= Required action =
For the word "новые", search the records and show each line in which it occurs.

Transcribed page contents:
--- START ---

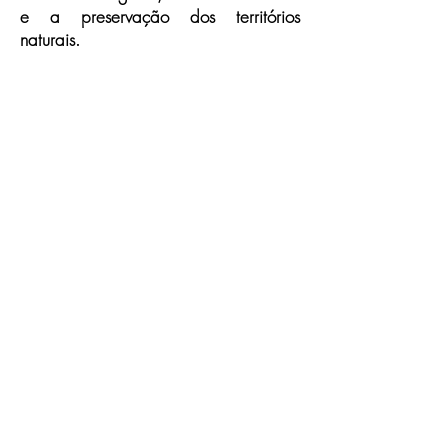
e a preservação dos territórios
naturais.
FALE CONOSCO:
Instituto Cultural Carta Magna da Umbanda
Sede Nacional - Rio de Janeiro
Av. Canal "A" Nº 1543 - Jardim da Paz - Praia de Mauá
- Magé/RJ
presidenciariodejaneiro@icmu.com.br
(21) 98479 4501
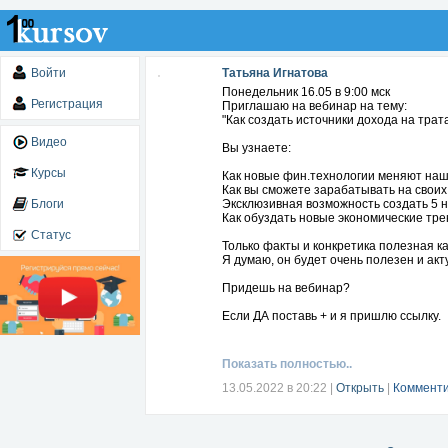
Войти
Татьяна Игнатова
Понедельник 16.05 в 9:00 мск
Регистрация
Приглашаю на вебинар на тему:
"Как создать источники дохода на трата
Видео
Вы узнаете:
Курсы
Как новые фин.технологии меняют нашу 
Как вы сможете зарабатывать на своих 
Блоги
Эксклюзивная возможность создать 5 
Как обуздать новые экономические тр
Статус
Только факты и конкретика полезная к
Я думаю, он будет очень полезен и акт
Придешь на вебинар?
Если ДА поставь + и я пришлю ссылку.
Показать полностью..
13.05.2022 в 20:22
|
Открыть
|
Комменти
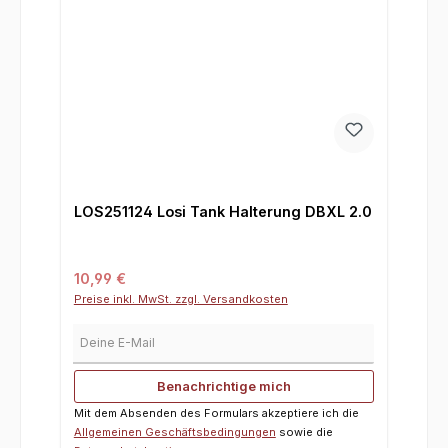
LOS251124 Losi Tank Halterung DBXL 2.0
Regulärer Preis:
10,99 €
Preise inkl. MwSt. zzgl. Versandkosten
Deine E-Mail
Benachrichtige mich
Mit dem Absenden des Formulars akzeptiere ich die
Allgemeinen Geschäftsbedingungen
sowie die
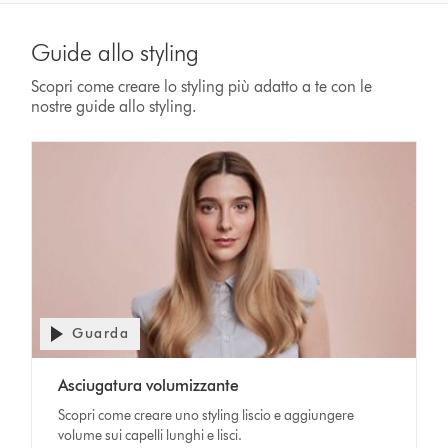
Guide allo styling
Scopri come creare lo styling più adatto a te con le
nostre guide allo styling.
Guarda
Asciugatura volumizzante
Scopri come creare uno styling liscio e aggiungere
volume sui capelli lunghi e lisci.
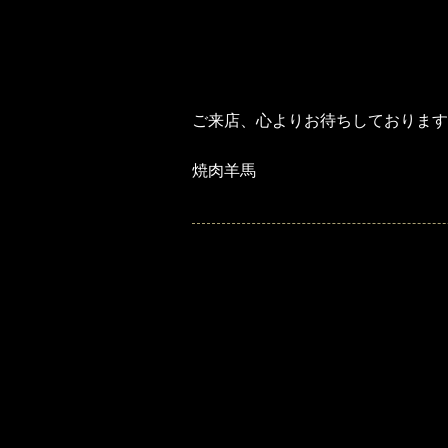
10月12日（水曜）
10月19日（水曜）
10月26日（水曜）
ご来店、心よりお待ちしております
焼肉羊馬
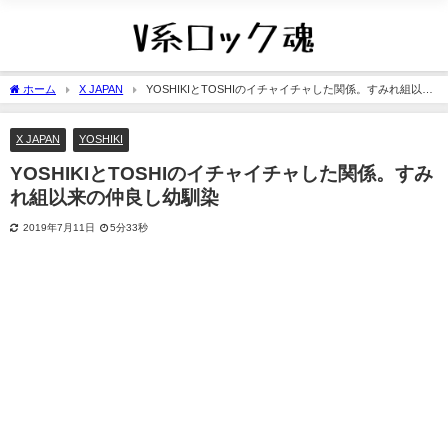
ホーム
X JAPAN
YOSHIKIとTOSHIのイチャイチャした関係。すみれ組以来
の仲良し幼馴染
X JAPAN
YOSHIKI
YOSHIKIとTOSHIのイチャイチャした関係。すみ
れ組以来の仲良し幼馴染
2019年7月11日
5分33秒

--- END ---
--- START ---

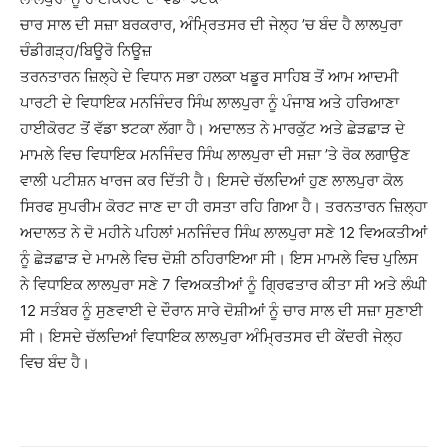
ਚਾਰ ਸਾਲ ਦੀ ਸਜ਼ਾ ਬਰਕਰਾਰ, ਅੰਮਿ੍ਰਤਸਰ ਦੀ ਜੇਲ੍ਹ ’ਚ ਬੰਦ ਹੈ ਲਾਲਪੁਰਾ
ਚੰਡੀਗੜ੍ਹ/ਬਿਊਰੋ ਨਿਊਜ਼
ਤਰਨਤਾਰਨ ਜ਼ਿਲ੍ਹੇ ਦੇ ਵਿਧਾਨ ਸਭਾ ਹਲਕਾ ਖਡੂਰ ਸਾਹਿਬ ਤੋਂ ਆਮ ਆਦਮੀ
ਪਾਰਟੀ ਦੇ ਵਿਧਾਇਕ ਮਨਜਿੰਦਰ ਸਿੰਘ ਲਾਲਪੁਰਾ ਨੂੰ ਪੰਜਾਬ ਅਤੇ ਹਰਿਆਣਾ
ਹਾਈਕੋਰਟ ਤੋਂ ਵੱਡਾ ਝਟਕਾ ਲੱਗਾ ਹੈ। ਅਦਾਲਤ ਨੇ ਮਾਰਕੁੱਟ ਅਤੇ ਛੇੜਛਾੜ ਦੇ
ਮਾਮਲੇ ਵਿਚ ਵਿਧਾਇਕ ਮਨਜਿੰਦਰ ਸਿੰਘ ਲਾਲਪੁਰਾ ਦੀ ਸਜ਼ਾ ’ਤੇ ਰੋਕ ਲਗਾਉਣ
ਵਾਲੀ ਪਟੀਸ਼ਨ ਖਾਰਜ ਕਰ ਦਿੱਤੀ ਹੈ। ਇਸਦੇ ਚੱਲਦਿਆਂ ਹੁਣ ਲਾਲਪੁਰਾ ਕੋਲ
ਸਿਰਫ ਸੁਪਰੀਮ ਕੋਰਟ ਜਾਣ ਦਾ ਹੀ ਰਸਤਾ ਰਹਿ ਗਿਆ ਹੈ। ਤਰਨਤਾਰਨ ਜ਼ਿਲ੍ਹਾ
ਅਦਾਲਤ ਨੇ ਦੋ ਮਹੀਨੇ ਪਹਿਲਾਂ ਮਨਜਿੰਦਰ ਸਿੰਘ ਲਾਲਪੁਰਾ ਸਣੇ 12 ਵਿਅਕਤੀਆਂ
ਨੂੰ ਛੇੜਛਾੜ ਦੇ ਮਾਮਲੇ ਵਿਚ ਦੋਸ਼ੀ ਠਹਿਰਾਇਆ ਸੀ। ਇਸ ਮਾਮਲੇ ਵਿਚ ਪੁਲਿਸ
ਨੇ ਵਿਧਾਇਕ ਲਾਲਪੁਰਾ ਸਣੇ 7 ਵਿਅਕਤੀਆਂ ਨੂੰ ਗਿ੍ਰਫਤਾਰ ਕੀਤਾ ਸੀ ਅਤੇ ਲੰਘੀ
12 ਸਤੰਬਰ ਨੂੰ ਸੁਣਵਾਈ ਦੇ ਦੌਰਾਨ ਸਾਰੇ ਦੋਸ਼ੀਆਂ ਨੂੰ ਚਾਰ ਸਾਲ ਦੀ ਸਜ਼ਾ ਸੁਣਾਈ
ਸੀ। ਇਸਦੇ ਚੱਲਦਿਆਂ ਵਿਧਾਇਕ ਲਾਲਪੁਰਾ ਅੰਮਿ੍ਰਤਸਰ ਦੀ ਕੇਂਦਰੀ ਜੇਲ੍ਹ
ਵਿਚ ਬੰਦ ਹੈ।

--- END ---

= Completed task =
Как новые фин.технологии меняют нашу 
Как обуздать новые экономические тр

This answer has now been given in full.